* [Problem details]
After locating the line that contains "Kundtjänst / FAQ (77, 1211)", output that line and each one following it, exactly, to the end of the entries. No pictures.
:: Record set
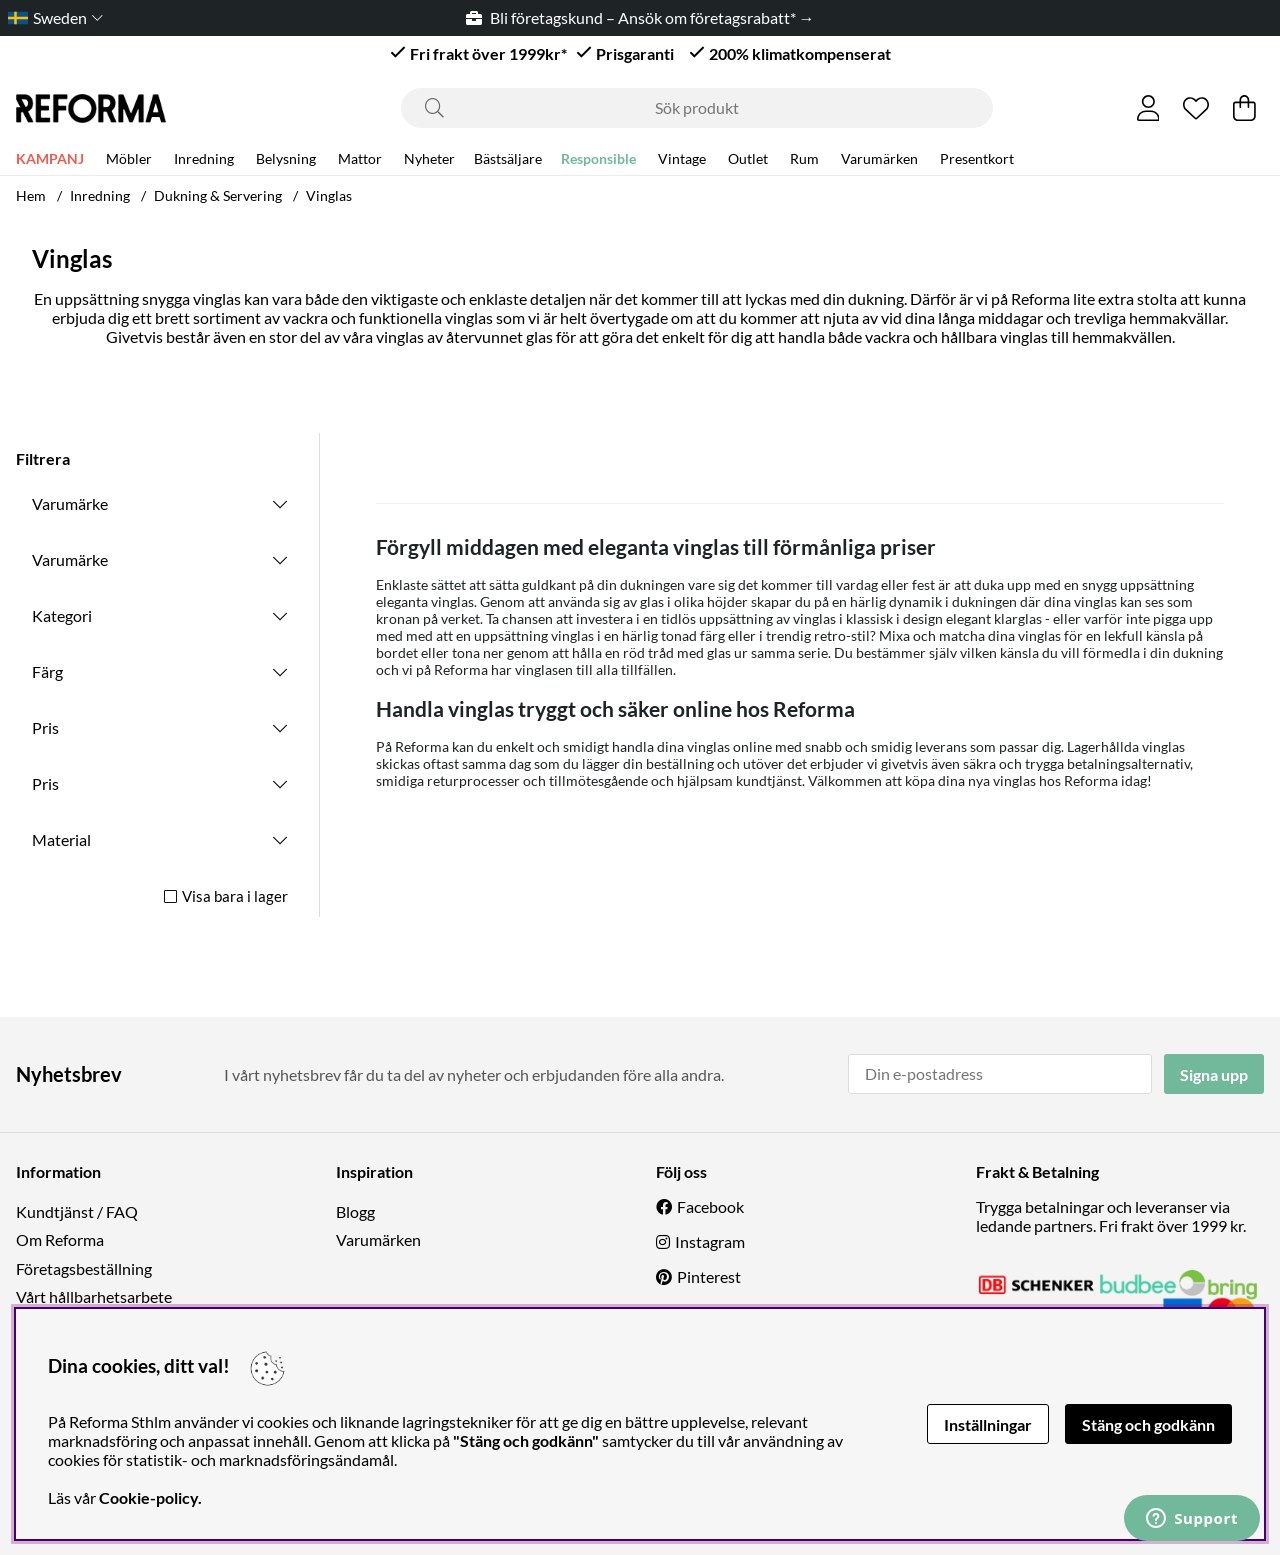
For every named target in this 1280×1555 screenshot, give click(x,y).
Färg (47, 671)
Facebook (710, 1206)
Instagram (710, 1241)
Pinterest (709, 1276)
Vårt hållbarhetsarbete (94, 1296)
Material (61, 839)
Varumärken (879, 161)
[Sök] (697, 108)
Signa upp (1214, 1074)
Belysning (286, 161)
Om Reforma (60, 1239)
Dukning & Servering (218, 195)
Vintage (682, 161)
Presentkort (977, 161)
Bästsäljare (508, 161)
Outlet (748, 161)
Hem (31, 195)
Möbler (129, 161)
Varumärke (70, 503)
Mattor (360, 161)
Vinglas (329, 195)
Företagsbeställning (84, 1268)
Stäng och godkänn (1148, 1424)
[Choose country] (51, 17)
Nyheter (429, 161)
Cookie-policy (148, 1497)
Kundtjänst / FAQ (77, 1211)
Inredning (204, 161)
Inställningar (988, 1424)
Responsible (598, 161)
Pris (45, 727)
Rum (804, 161)
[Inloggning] (1148, 108)
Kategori (62, 615)
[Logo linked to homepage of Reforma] (91, 108)
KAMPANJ (50, 161)
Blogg (355, 1211)
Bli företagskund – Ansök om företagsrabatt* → (640, 17)
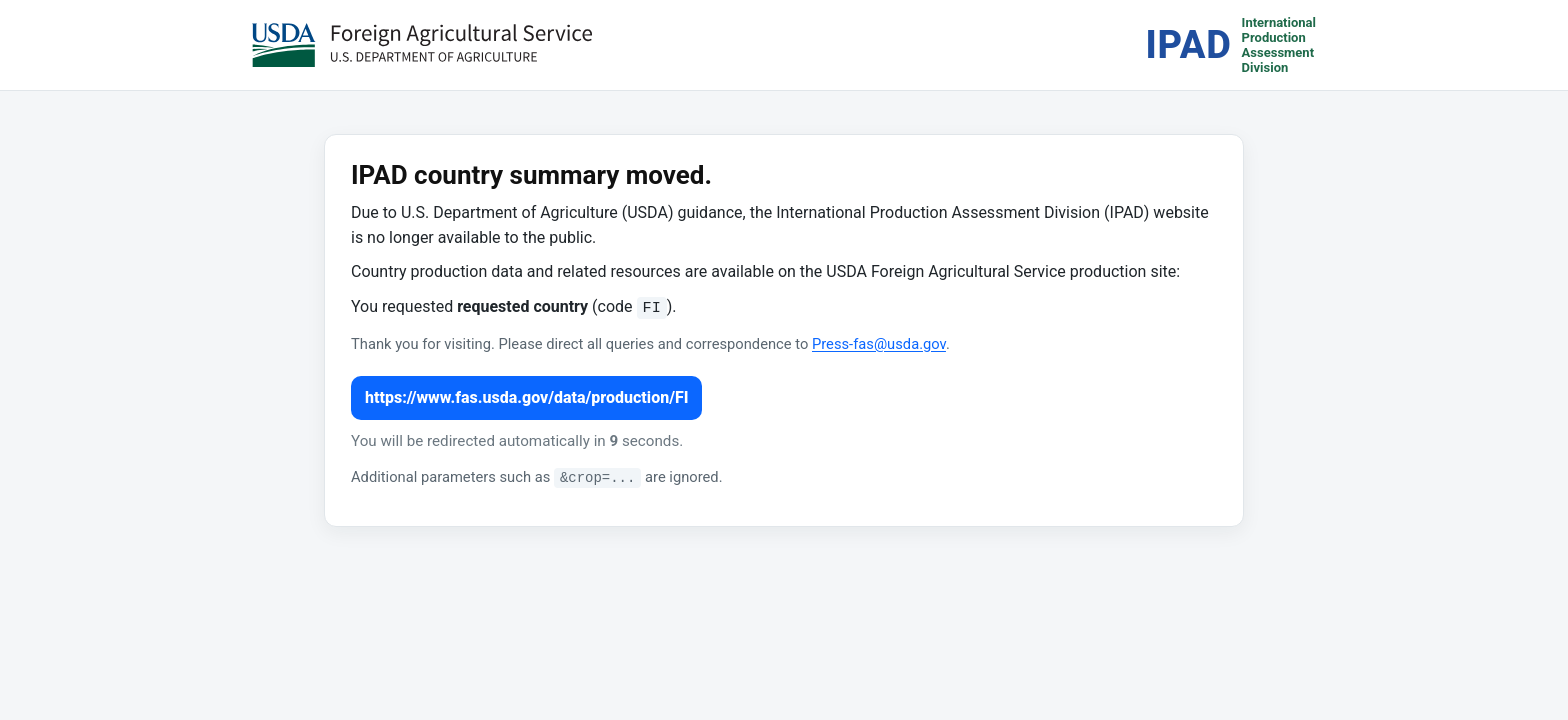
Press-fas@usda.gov (879, 344)
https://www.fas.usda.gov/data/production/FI (526, 397)
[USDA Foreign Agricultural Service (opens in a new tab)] (422, 45)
::::
* [Answer to the problem]
Kundtjänst / FAQ (77, 1211)
Inredning (204, 161)
Inställningar (988, 1424)
Responsible (598, 161)
Pris (45, 727)
Rum (804, 161)
[Inloggning] (1148, 108)
Kategori (62, 615)
[Logo linked to homepage of Reforma] (91, 108)
KAMPANJ (50, 161)
Blogg (355, 1211)
Bli företagskund – Ansök om företagsrabatt* → (640, 17)
Press-fas@usda.gov (879, 344)
https://www.fas.usda.gov/data/production/FI (526, 397)
[USDA Foreign Agricultural Service (opens in a new tab)] (422, 45)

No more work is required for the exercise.